There are some very practical questions that need answering in order to resolve the hurt and pain of our lives.
- What does it really mean to forgive?
- How do you forgive one who has hurt you over and over?
- How can you forgive someone who still causes pain in your life?
- How can I forgive if I don’t feel like it?
God never asks us to do anything that is humanly impossible. If He does, He always offers His supernatural strength and power to do it.
Forgiveness is an act of the will. Jesus used the words in Matthew 6, “If you forgive men their sins, your father in heaven will forgive yours.”
I will add a word to clarify this. If you “choose” to forgive men their sins your Father in Heaven will choose to forgive yours. The Bible never speaks to your emotions. It speaks about your emotions and the Bible is full of emotion but it always speaks to your will. Every obedience is a choice. Every disobedience is also a choice. So I must choose to give up my resentment. I must choose to let it go, wipe the slate clean. I must choose to cancel the moral debt.
Where do I begin? Forgive one at a time. You cannot just say, “I forgive everyone everything.” You must face each pain, each hurt and forgive that hurt. You must let Jesus bring healing to every wound in your life. One at a time-each person by name.
If the pain is deep, forgiveness is not one single action. The length of the forgiveness process is usually proportionate to the severity of the pain.
There have been people that I had to forgive every time I thought of them. I chose to forgive them Monday but when I thought of them Tuesday I felt the same so I spoke the words again, “I forgive you for this and this.” Then Friday when I thought of them I felt the same so I said it again and again.
You see, we often mistake our feelings as the truth.

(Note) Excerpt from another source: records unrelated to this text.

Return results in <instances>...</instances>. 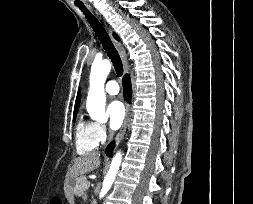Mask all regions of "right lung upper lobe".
Returning a JSON list of instances; mask_svg holds the SVG:
<instances>
[{"mask_svg":"<svg viewBox=\"0 0 253 204\" xmlns=\"http://www.w3.org/2000/svg\"><path fill=\"white\" fill-rule=\"evenodd\" d=\"M114 37L118 38V36L115 35V34H114ZM80 99H81V94H80V90H79L78 94H77L76 102H75L74 114H77V111H78V108H79Z\"/></svg>","mask_w":253,"mask_h":204,"instance_id":"1","label":"right lung upper lobe"}]
</instances>
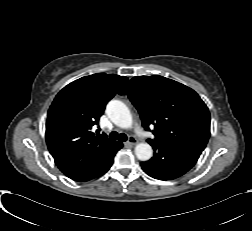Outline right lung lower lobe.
<instances>
[{
  "label": "right lung lower lobe",
  "instance_id": "obj_1",
  "mask_svg": "<svg viewBox=\"0 0 252 231\" xmlns=\"http://www.w3.org/2000/svg\"><path fill=\"white\" fill-rule=\"evenodd\" d=\"M113 159H114V156L111 157L107 163L103 166L102 170L98 173V175L96 177H100L102 176L103 174H105L109 168L111 167L112 163H113Z\"/></svg>",
  "mask_w": 252,
  "mask_h": 231
}]
</instances>
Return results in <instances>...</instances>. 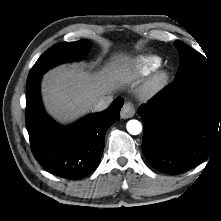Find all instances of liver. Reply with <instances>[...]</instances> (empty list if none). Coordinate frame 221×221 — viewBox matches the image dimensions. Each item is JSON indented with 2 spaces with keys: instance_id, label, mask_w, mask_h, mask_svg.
<instances>
[{
  "instance_id": "liver-1",
  "label": "liver",
  "mask_w": 221,
  "mask_h": 221,
  "mask_svg": "<svg viewBox=\"0 0 221 221\" xmlns=\"http://www.w3.org/2000/svg\"><path fill=\"white\" fill-rule=\"evenodd\" d=\"M127 57H120L96 74L77 64L62 65L47 72L42 81L46 110L56 120L67 123L89 111L99 98L109 96L131 78Z\"/></svg>"
}]
</instances>
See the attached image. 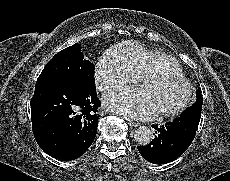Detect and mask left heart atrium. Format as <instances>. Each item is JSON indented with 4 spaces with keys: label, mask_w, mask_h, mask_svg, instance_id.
I'll return each instance as SVG.
<instances>
[{
    "label": "left heart atrium",
    "mask_w": 230,
    "mask_h": 181,
    "mask_svg": "<svg viewBox=\"0 0 230 181\" xmlns=\"http://www.w3.org/2000/svg\"><path fill=\"white\" fill-rule=\"evenodd\" d=\"M142 90L139 87H131L109 93L104 104L109 110L127 118L150 119L156 115V110L141 94Z\"/></svg>",
    "instance_id": "1"
}]
</instances>
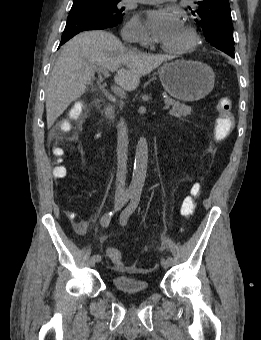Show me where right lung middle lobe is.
I'll list each match as a JSON object with an SVG mask.
<instances>
[{
    "mask_svg": "<svg viewBox=\"0 0 261 340\" xmlns=\"http://www.w3.org/2000/svg\"><path fill=\"white\" fill-rule=\"evenodd\" d=\"M121 0H88L74 2L69 14L87 13L108 22L115 27L122 22L124 7H120Z\"/></svg>",
    "mask_w": 261,
    "mask_h": 340,
    "instance_id": "1",
    "label": "right lung middle lobe"
}]
</instances>
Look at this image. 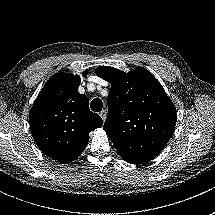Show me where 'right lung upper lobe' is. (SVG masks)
<instances>
[{"instance_id": "obj_1", "label": "right lung upper lobe", "mask_w": 215, "mask_h": 215, "mask_svg": "<svg viewBox=\"0 0 215 215\" xmlns=\"http://www.w3.org/2000/svg\"><path fill=\"white\" fill-rule=\"evenodd\" d=\"M83 72V76L87 75ZM78 75H53L37 96L29 114L30 130L40 150L62 163L84 151L89 133L102 126L101 117L89 110L86 95L78 92Z\"/></svg>"}]
</instances>
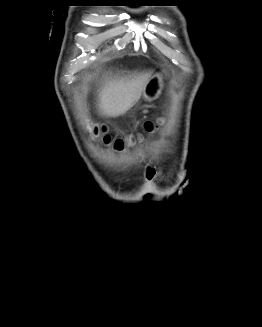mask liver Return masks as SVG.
<instances>
[{
    "label": "liver",
    "instance_id": "obj_1",
    "mask_svg": "<svg viewBox=\"0 0 262 327\" xmlns=\"http://www.w3.org/2000/svg\"><path fill=\"white\" fill-rule=\"evenodd\" d=\"M152 71L129 76L104 77L98 89L97 109L104 117L125 114L140 99Z\"/></svg>",
    "mask_w": 262,
    "mask_h": 327
}]
</instances>
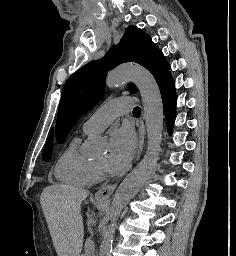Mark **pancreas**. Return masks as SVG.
<instances>
[{"label":"pancreas","instance_id":"cf45deb5","mask_svg":"<svg viewBox=\"0 0 236 256\" xmlns=\"http://www.w3.org/2000/svg\"><path fill=\"white\" fill-rule=\"evenodd\" d=\"M88 224H95L96 220L95 219H88L87 220ZM92 234V232H91ZM84 249L85 250H92L93 247L95 246V243L93 242V238H86V242L83 243Z\"/></svg>","mask_w":236,"mask_h":256}]
</instances>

What you feel is always real but not necessarily true. Our feelings will change if we do the right thing. However, if we live by our feelings, we may never do the right thing.

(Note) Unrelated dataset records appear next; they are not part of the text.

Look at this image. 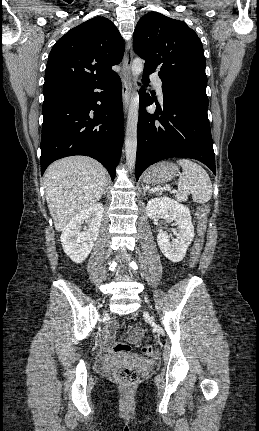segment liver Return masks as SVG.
<instances>
[{"label": "liver", "instance_id": "6515ba94", "mask_svg": "<svg viewBox=\"0 0 259 431\" xmlns=\"http://www.w3.org/2000/svg\"><path fill=\"white\" fill-rule=\"evenodd\" d=\"M107 182L105 168L90 157H66L51 164L44 187L56 230L62 231L76 214L97 203Z\"/></svg>", "mask_w": 259, "mask_h": 431}]
</instances>
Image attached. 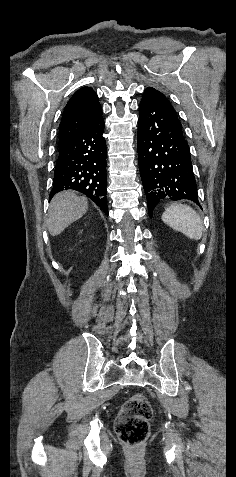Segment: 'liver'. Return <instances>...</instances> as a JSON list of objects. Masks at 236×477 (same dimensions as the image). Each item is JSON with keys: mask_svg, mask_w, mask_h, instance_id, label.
Wrapping results in <instances>:
<instances>
[{"mask_svg": "<svg viewBox=\"0 0 236 477\" xmlns=\"http://www.w3.org/2000/svg\"><path fill=\"white\" fill-rule=\"evenodd\" d=\"M88 209L85 197H79L72 191L56 194L50 202L47 227L52 236H57L65 228L80 219Z\"/></svg>", "mask_w": 236, "mask_h": 477, "instance_id": "1", "label": "liver"}]
</instances>
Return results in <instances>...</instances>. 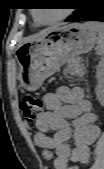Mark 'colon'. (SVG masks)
I'll return each instance as SVG.
<instances>
[{
    "label": "colon",
    "instance_id": "colon-1",
    "mask_svg": "<svg viewBox=\"0 0 104 169\" xmlns=\"http://www.w3.org/2000/svg\"><path fill=\"white\" fill-rule=\"evenodd\" d=\"M19 106L25 121L28 123L35 122L43 112V101L37 96H24L20 100ZM70 169H79V167L72 166Z\"/></svg>",
    "mask_w": 104,
    "mask_h": 169
}]
</instances>
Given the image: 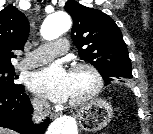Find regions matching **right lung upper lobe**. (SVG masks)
I'll use <instances>...</instances> for the list:
<instances>
[{"mask_svg":"<svg viewBox=\"0 0 153 134\" xmlns=\"http://www.w3.org/2000/svg\"><path fill=\"white\" fill-rule=\"evenodd\" d=\"M29 34L26 16L13 5L0 11V68L12 67L13 51L23 50Z\"/></svg>","mask_w":153,"mask_h":134,"instance_id":"obj_1","label":"right lung upper lobe"}]
</instances>
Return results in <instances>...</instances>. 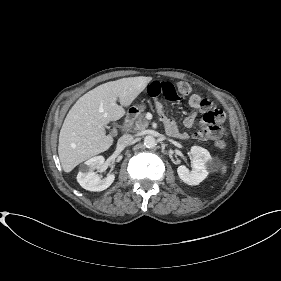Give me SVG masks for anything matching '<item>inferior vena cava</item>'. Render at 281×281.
<instances>
[{
	"label": "inferior vena cava",
	"mask_w": 281,
	"mask_h": 281,
	"mask_svg": "<svg viewBox=\"0 0 281 281\" xmlns=\"http://www.w3.org/2000/svg\"><path fill=\"white\" fill-rule=\"evenodd\" d=\"M133 141V136L130 134H125L118 139L117 146L124 148L131 144Z\"/></svg>",
	"instance_id": "inferior-vena-cava-1"
}]
</instances>
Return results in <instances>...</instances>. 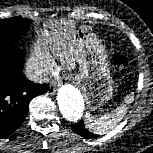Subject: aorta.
<instances>
[{
    "instance_id": "762f6f07",
    "label": "aorta",
    "mask_w": 153,
    "mask_h": 153,
    "mask_svg": "<svg viewBox=\"0 0 153 153\" xmlns=\"http://www.w3.org/2000/svg\"><path fill=\"white\" fill-rule=\"evenodd\" d=\"M59 110L63 117L75 122L79 120L84 110V99L77 88L65 84L60 87L57 95Z\"/></svg>"
}]
</instances>
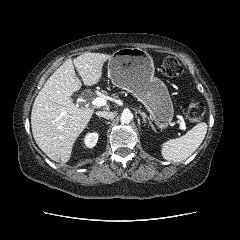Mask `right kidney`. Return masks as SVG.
<instances>
[{"instance_id":"ca27d5eb","label":"right kidney","mask_w":240,"mask_h":240,"mask_svg":"<svg viewBox=\"0 0 240 240\" xmlns=\"http://www.w3.org/2000/svg\"><path fill=\"white\" fill-rule=\"evenodd\" d=\"M98 141V134L93 132L86 135L84 143L88 148H92L96 145Z\"/></svg>"}]
</instances>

I bring this to a conclusion by reminding you that all of us are in the same boat. Everyone has been wounded and hurt by people, that is our reality.
Then, too, that hurt must be faced. We must get beyond it and get over it.
Then get it right. Jesus teaches us it is necessary and right to forgive and He will help us take that step towards freedom.
Lastly, nothing changes till we get going. We must do something to become free.
Can you take just one step today towards being free?